Employés comme monnaie, l’or et l’argent eurent un nouvel usage, une nouvelle utilité. Ces métaux acquirent donc une nouvelle valeur. Une abondance d’or et d’argent est donc une abondance de choses qui ont une valeur, et par conséquent une richesse.
Mais, quelque valeur qu’on attache à l’or et à l’argent, ce n’est point dans l’abondance de ces métaux qu’est la richesse première et principale. Cette richesse n’est que dans l’abondance des productions qui se consomment. Cependant, parce qu’avec de l’or et de l’argent on peut ne manquer de rien, on s’accoutume bientôt à regarder ces métaux comme l’unique richesse, ou du moins comme la principale, c’est une erreur. Mais ce serait une autre erreur de dire qu’une abondance d’or et d’argent n’est pas une vraie richesse. Il faut se borner à distinguer des richesses de deux espèces.

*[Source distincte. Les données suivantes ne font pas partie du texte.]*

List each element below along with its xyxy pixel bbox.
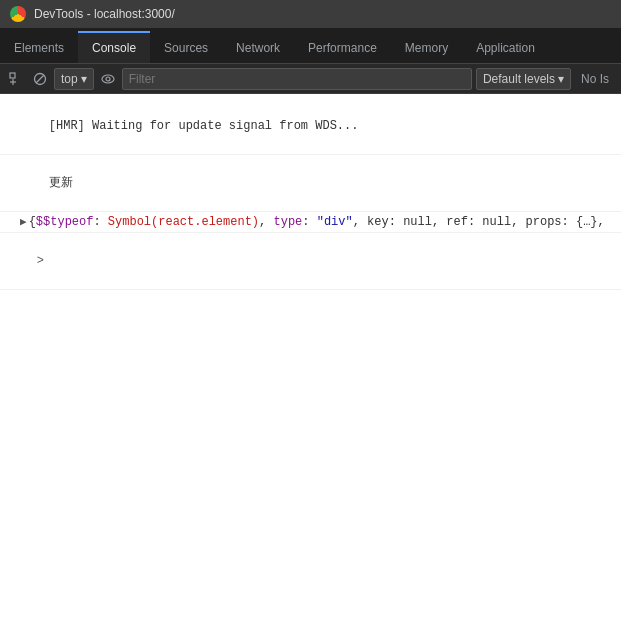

Je remarquerai, en finissant ce chapitre, que ceux qui considèrent les monnaies comme signes représentatifs de la valeur des choses, s’expriment avec trop peu d’exactitude, parce qu’ils paraissent les regarder comme des signes choisis arbitrairement, et qui n’ont qu’une valeur de convention.S’ils avaient remarqué que les métaux, avant d’être monnaie, ont été une marchandise, et qu’ils ont continué d’en être une, ils auraient reconnu qu’ils ne sont propres à être la mesure commune de toutes les valeurs, que parce qu’ils en ont une par eux-mêmes, et indépendamment de toute convention.